A Quest is Never Forgettable

A story’s primary intention is to move the audience emotionally. Story is the vehicle through which the movement occurs. Story is what stirs us, terrifies us, breaks our heart. A boring story fails because it doesn’t move us, doesn’t tap our capacity for empathy. Think of the very best stories you’ve ever seen or read or heard, and you remember the depth of your feeling for one or more of the characters.

I want to learn the ways of the Force and become a Jedi like my father – Luke Skywalker (Mark Hamill)

That’s what happens when we craft your new stories. These stories, finally, move their authors – and others, too – the way great movies do. We feel the potential for heroism in what the author/main character aspires to. If you’re seriously going to write a story powerful enough to get you to do great things, then you’ve got to create a quest and a story so compelling that you are moved to make those corrections in your life, and make them for good.

The only way a story can achieve that level of transformative power is when it supports an unassailable quest.

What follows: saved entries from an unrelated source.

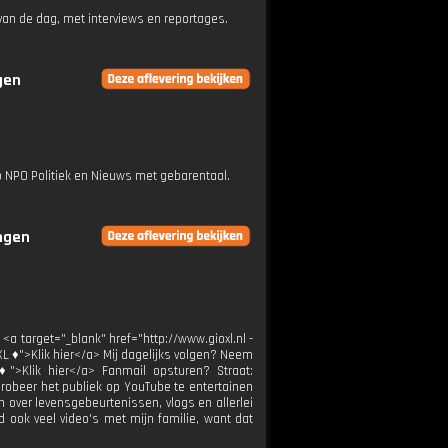
an de dag, met interviews en reportages.
gen
op NPO Politiek en Nieuws met gebarentaal.
ingen
 <a target="_blank" href="http://www.gioxl.nl -
XL ♦">Klik hier</a> Mij dagelijks volgen? Neem
 ♦">Klik hier</a> Fanmail opsturen? Straat:
probeer het publiek op YouTube te entertainen
en over levensgebeurtenissen, vlogs en allerlei
 ook veel video's met mijn familie, want dat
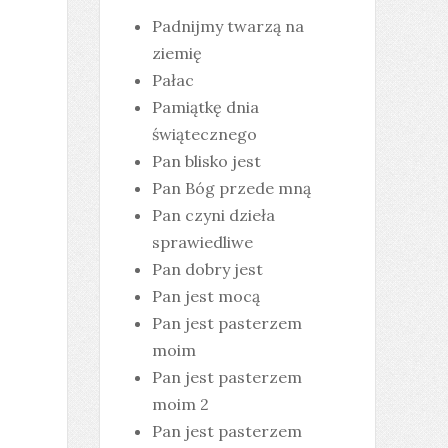
Padnijmy twarzą na
ziemię
Pałac
Pamiątkę dnia
świątecznego
Pan blisko jest
Pan Bóg przede mną
Pan czyni dzieła
sprawiedliwe
Pan dobry jest
Pan jest mocą
Pan jest pasterzem
moim
Pan jest pasterzem
moim 2
Pan jest pasterzem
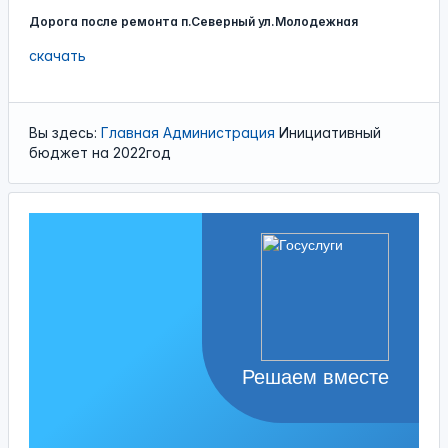
Дорога после ремонта п.Северный ул.Молодежная
скачать
Вы здесь:
Главная
Администрация
Инициативный
бюджет на 2022год
Решаем вместе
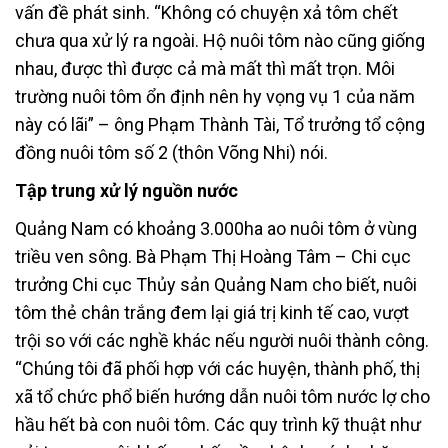
vấn đề phát sinh. “Không có chuyện xả tôm chết
chưa qua xử lý ra ngoài. Hộ nuôi tôm nào cũng giống
nhau, được thì được cả mà mất thì mất trọn. Môi
trường nuôi tôm ổn định nên hy vọng vụ 1 của năm
này có lãi” – ông Phạm Thành Tài, Tổ trưởng tổ cộng
đồng nuôi tôm số 2 (thôn Võng Nhi) nói.
Tập trung xử lý nguồn nước
Quảng Nam có khoảng 3.000ha ao nuôi tôm ở vùng
triều ven sông. Bà Phạm Thị Hoàng Tâm – Chi cục
trưởng Chi cục Thủy sản Quảng Nam cho biết, nuôi
tôm thẻ chân trắng đem lại giá trị kinh tế cao, vượt
trội so với các nghề khác nếu người nuôi thành công.
“Chúng tôi đã phối hợp với các huyện, thành phố, thị
xã tổ chức phổ biến hướng dẫn nuôi tôm nước lợ cho
hầu hết bà con nuôi tôm. Các quy trình kỹ thuật như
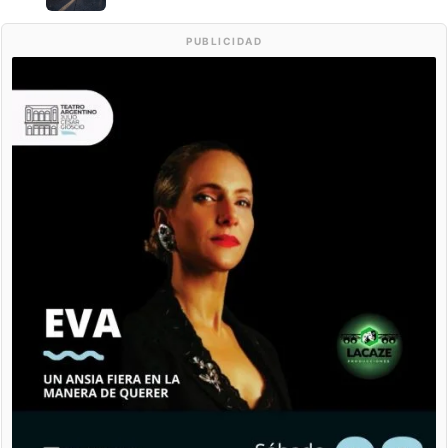
PUBLICIDAD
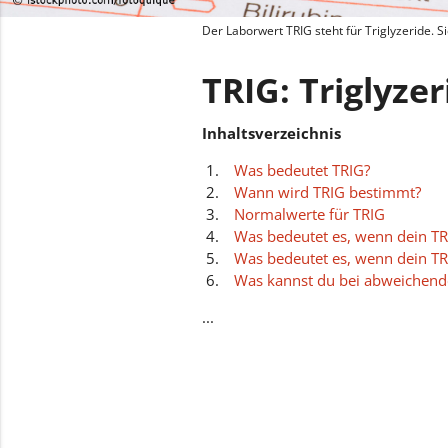
Der Laborwert TRIG steht für Triglyzeride. 
TRIG: Triglyzer
Inhaltsverzeichnis
Was bedeutet TRIG?
Wann wird TRIG bestimmt?
Normalwerte für TRIG
Was bedeutet es, wenn dein TR
Was bedeutet es, wenn dein TRI
Was kannst du bei abweichende
...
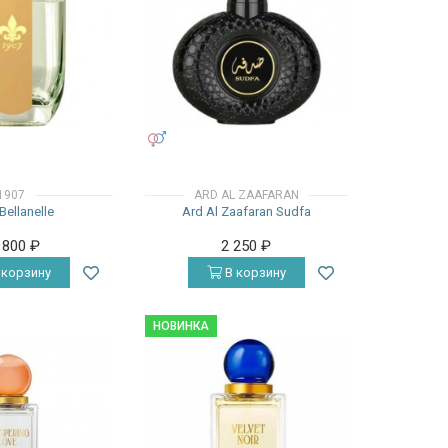
УНИСЕКС
1907
ARD AL ZAAFARAN
Bellanelle
Ard Al Zaafaran Sudfa
 800
₽
2 250
₽
 корзину
В корзину
НОВИНКА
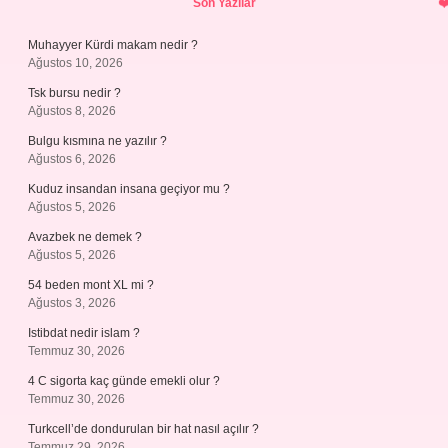
Son Yazılar
Muhayyer Kürdi makam nedir ?
Ağustos 10, 2026
Tsk bursu nedir ?
Ağustos 8, 2026
Bulgu kısmına ne yazılır ?
Ağustos 6, 2026
Kuduz insandan insana geçiyor mu ?
Ağustos 5, 2026
Avazbek ne demek ?
Ağustos 5, 2026
54 beden mont XL mi ?
Ağustos 3, 2026
Istibdat nedir islam ?
Temmuz 30, 2026
4 C sigorta kaç günde emekli olur ?
Temmuz 30, 2026
Turkcell’de dondurulan bir hat nasıl açılır ?
Temmuz 29, 2026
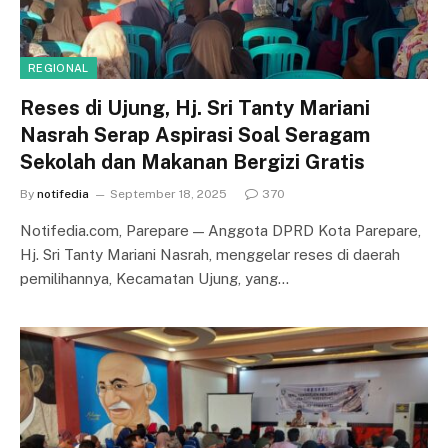
REGIONAL
Reses di Ujung, Hj. Sri Tanty Mariani
Nasrah Serap Aspirasi Soal Seragam
Sekolah dan Makanan Bergizi Gratis
By
notifedia
September 18, 2025
370
Notifedia.com, Parepare — Anggota DPRD Kota Parepare,
Hj. Sri Tanty Mariani Nasrah, menggelar reses di daerah
pemilihannya, Kecamatan Ujung, yang…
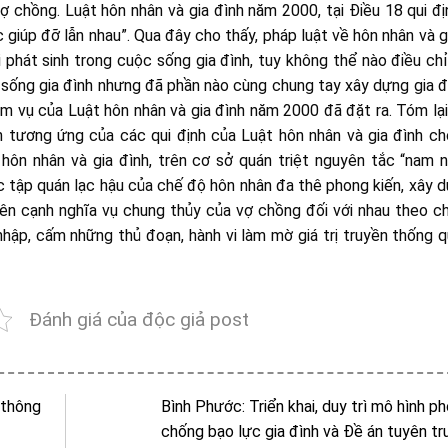
ợ chồng. Luật hôn nhân và gia đình năm 2000, tại Điều 18 qui đị
giúp đỡ lẫn nhau”. Qua đây cho thấy, pháp luật về hôn nhân và g
phát sinh trong cuộc sống gia đình, tuy không thể nào điều ch
i sống gia đình nhưng đã phần nào cùng chung tay xây dựng gia 
ệm vụ của Luật hôn nhân và gia đình năm 2000 đã đặt ra. Tóm lại
ỉnh tương ứng của các qui định của Luật hôn nhân và gia đình ch
ôn nhân và gia đình, trên cơ sở quán triệt nguyên tắc “nam 
 tập quán lạc hậu của chế độ hôn nhân đa thê phong kiến, xây 
n cạnh nghĩa vụ chung thủy của vợ chồng đối với nhau theo ch
 nhập, cấm những thủ đoạn, hành vi làm mờ giá trị truyền thống 
Đánh giá của độc giả post
 thông
Bình Phước: Triển khai, duy trì mô hình ph
chống bạo lực gia đình và Đề án tuyên tr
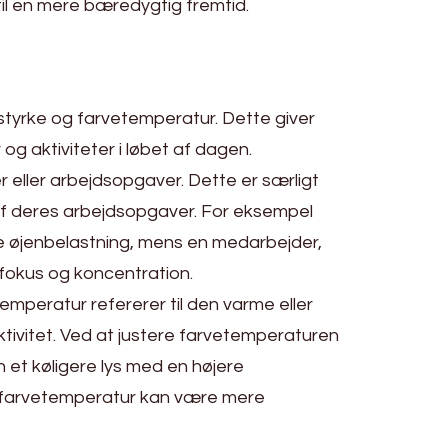
il en mere bæredygtig fremtid.
sstyrke og farvetemperatur. Dette giver
 og aktiviteter i løbet af dagen.
 eller arbejdsopgaver. Dette er særligt
 af deres arbejdsopgaver. For eksempel
re øjenbelastning, mens en medarbejder,
 fokus og koncentration.
mperatur refererer til den varme eller
ktivitet. Ved at justere farvetemperaturen
et køligere lys med en højere
e farvetemperatur kan være mere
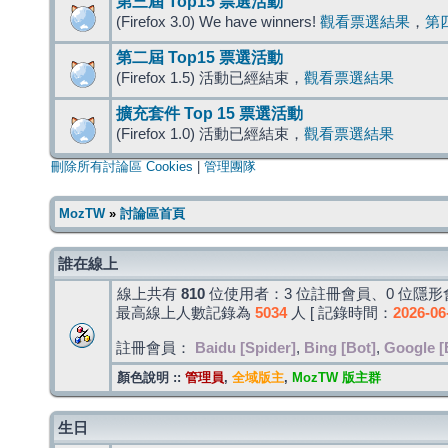
第三屆 Top15 票選活動
(Firefox 3.0) We have winners!
觀看票選結果
，
第
第二屆 Top15 票選活動
(Firefox 1.5) 活動已經結束，
觀看票選結果
擴充套件 Top 15 票選活動
(Firefox 1.0) 活動已經結束，
觀看票選結果
刪除所有討論區 Cookies
|
管理團隊
MozTW
»
討論區首頁
誰在線上
線上共有
810
位使用者：3 位註冊會員、0 位隱形會
最高線上人數記錄為
5034
人 [ 記錄時間：
2026-06
註冊會員：
Baidu [Spider]
,
Bing [Bot]
,
Google [
顏色說明 ::
管理員
,
全域版主
,
MozTW 版主群
生日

If I asked you what your quest was, how would you know you had got it right? First and last, does it move you? Really, really move you? Some quests are so obviously faulty that the individual can smoke it out by himself or herself. But other quests sound very, very good, so neat, so on message – and yet they’re not quite THE quest. That is why finding one’s true quest is an exercise that requires real commitment and the courage to be honest with oneself.

An ultimate quest is never small. It is never minor. it can’t be, by definition. It is grand, heroic, epic. You never put your life on the line for something not fully aligned with your Ultimate Quest.